Your objective:
Beginning with the line below that contains "rédu./100ml" and ending with the line that contains "Calcaire dans l'eau", copy every line exactly. Copy nothing else.

** Data for this exercise follows **

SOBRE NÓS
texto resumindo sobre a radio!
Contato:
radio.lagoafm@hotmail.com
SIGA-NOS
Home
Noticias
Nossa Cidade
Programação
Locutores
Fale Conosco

** End of Data for this exercise **
** Data for this exercise follows **

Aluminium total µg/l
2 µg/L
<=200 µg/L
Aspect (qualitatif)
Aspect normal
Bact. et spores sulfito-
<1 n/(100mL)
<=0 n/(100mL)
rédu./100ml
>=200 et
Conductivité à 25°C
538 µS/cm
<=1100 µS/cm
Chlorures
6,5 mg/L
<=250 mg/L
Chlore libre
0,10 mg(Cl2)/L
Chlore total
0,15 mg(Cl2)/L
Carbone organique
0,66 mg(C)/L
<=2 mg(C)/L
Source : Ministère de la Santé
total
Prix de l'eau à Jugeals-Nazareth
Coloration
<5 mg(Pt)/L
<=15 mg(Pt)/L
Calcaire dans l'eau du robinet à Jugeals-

** End of Data for this exercise **
** Data for this exercise follows **

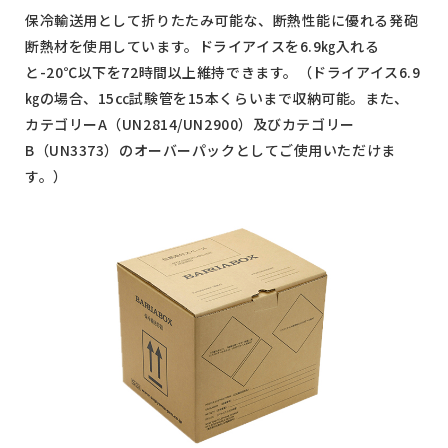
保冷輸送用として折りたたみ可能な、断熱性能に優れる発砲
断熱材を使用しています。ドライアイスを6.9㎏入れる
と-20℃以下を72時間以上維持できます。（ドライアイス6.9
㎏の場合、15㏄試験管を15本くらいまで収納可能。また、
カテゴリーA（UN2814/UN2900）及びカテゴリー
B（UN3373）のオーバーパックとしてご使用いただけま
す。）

** End of Data for this exercise **

Your response:
rédu./100ml
>=200 et
Conductivité à 25°C
538 µS/cm
<=1100 µS/cm
Chlorures
6,5 mg/L
<=250 mg/L
Chlore libre
0,10 mg(Cl2)/L
Chlore total
0,15 mg(Cl2)/L
Carbone organique
0,66 mg(C)/L
<=2 mg(C)/L
Source : Ministère de la Santé
total
Prix de l'eau à Jugeals-Nazareth
Coloration
<5 mg(Pt)/L
<=15 mg(Pt)/L
Calcaire dans l'eau du robinet à Jugeals-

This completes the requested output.